Today’s To-Do List was a failure.

I did get the dishes done. I was busy. I performed The Wisconsin Lilac Chainsaw Massacre and managed to reduce one lilac by half and get most of the cuttings down to the street for pickup. I’ll give another go tomorrow – maybe. I haven’t checked the weather forecast. I also whacked down the invasive dogwood whatever that keeps sprouting in what was once a nice perennial garden. Like an aspen, the thing spreads via its roots.

If I hadn’t had to plant a couple arbor vitae and a lot of tall flowers to keep the old lady that lived next door out of my yard, the dogwood wouldn’t have taken over so badly because I would have kept mowing over them. But the old biddy next door had to be in my yard, pulling everything she considered a weed and leaving them either on top of my trash can of just tossed in my driveway. So I wasn’t mowing that area very much and the dogwood kept growing in the perennials.
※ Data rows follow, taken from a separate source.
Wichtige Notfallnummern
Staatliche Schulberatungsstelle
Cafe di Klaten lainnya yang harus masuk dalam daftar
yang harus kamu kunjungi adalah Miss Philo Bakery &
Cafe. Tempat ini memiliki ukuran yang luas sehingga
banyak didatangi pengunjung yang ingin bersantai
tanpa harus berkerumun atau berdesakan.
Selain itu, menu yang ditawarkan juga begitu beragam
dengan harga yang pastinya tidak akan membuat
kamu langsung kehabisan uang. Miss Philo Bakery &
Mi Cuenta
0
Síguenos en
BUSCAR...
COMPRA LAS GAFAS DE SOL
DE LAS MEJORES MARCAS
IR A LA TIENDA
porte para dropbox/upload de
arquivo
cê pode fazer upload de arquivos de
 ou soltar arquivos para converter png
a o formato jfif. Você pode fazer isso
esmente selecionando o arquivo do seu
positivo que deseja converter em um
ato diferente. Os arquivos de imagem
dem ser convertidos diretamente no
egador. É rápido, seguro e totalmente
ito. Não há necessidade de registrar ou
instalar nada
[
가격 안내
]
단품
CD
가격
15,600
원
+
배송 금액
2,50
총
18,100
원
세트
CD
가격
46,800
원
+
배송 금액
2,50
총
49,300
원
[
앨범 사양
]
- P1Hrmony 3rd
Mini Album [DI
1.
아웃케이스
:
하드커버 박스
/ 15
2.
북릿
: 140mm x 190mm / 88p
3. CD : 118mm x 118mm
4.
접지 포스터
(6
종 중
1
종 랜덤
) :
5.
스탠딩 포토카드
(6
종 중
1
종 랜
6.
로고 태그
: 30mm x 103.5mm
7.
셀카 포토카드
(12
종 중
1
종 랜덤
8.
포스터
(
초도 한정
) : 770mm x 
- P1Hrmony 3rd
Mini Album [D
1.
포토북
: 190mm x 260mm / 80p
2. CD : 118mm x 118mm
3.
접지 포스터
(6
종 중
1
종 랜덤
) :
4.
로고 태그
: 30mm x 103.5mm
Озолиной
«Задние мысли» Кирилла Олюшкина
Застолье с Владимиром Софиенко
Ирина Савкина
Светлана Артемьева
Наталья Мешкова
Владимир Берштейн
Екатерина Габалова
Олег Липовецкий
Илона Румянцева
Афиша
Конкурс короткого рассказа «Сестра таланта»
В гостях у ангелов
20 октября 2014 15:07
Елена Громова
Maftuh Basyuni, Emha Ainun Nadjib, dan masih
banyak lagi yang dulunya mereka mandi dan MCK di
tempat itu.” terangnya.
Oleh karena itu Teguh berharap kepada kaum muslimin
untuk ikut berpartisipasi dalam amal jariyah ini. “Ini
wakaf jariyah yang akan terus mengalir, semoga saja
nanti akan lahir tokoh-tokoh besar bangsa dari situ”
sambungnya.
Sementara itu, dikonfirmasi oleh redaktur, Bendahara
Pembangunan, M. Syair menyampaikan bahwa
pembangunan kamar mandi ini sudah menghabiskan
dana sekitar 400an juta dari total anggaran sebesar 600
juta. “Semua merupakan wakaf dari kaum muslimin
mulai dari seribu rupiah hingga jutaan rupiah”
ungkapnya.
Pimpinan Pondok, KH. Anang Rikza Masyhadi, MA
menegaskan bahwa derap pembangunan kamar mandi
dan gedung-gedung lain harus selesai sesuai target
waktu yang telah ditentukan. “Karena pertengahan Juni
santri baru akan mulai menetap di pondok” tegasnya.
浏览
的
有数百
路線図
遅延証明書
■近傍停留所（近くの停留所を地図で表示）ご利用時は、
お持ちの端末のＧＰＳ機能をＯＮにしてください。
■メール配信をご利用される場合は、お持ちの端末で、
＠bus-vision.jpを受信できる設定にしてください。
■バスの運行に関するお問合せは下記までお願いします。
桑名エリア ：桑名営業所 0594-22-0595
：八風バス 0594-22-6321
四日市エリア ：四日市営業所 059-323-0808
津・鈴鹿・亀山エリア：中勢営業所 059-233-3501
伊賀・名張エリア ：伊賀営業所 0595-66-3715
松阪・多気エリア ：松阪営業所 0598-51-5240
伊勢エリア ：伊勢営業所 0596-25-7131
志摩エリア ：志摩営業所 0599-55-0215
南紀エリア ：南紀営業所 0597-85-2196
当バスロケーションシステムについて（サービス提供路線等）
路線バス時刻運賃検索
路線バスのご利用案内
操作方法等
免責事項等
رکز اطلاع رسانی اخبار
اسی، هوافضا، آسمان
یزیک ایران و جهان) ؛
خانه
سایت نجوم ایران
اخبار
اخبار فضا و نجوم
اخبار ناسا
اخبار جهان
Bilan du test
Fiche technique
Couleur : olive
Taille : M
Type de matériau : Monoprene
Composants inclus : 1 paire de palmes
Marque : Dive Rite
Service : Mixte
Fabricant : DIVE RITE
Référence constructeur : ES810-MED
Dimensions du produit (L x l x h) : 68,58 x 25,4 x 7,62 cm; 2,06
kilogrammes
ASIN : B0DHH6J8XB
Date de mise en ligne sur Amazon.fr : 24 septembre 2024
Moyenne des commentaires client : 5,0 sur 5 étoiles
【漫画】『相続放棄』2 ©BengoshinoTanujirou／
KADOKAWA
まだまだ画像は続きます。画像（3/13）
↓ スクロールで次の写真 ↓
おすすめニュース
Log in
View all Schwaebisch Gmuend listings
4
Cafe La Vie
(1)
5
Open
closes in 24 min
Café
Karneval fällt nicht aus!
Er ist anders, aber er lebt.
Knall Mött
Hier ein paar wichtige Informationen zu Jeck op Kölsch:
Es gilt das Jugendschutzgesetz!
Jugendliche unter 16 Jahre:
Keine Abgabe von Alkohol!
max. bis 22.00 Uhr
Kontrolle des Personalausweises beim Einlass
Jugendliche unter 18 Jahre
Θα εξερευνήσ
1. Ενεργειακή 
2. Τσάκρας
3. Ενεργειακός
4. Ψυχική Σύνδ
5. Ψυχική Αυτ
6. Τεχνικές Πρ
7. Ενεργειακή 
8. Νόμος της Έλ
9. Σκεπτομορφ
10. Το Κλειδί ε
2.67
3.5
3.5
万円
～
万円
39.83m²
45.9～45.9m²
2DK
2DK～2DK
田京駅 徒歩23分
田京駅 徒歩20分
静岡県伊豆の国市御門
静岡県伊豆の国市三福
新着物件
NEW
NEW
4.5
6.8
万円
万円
The neighbor was a load of fun. She used to sneak over and put her trash in my bin. Her reason for doing so was that the can the city gave out was too large so she would just do it until she got the smaller bin. However even after she got her bin, she’d use mine until I finally told her I didn’t want to deal with her if she fell in my driveway while trespassing.

She objected so strenuously to my cans being on the side of my garage that she could see from her window, that she bought and had someone install, six-foot high vinyl fence panels on her property to hide my cans from her sight. The fence panels ran the length of my garage. I moved them to the front of the garage and she installed two more panels. I considered moving the cans down the length of my driveway a few feet a year to see if she would keeping buying fence but I never did that. She’s gone now so no more problems. I have a nice couple as neighbors now.

Anyway, back to my list – part of the list was to finish 3 Japanese stab bound notebooks for the upcoming Artists’Night we’re having at the Makerspace I belong to. I did practice cards of the patterns I intended to use, but one pattern took a lot of practice to get right.

First there was getting the design on graph paper. Then determining the stitching. Once that was done, I did a practice card. It was stitch, take out the thread, start over, take out the thread. I finally got the pattern and the stitching steps right. I still had a bit of trouble because the more complex the pattern, the longer the thread has to be and even with the waxed thread, tangles occur.

Then the fun began. I lost count of the steps and had to start over. After a few tries, things fell into place and the pattern started to take shape. I got two-thirds of the way done and ran out of thread. Spent a lot of time sewing the book. Halfway through, I realized I used a wrong hole. No big deal. Pulled out the thread and ripped the cover. I made a new cover.

Realized that even though I was using longer length of thread, it was too short. Picked the thread out. Started over, halfway through got a major knot. Gave up. I’ll try again tomorrow. I have to go make a new to-do list.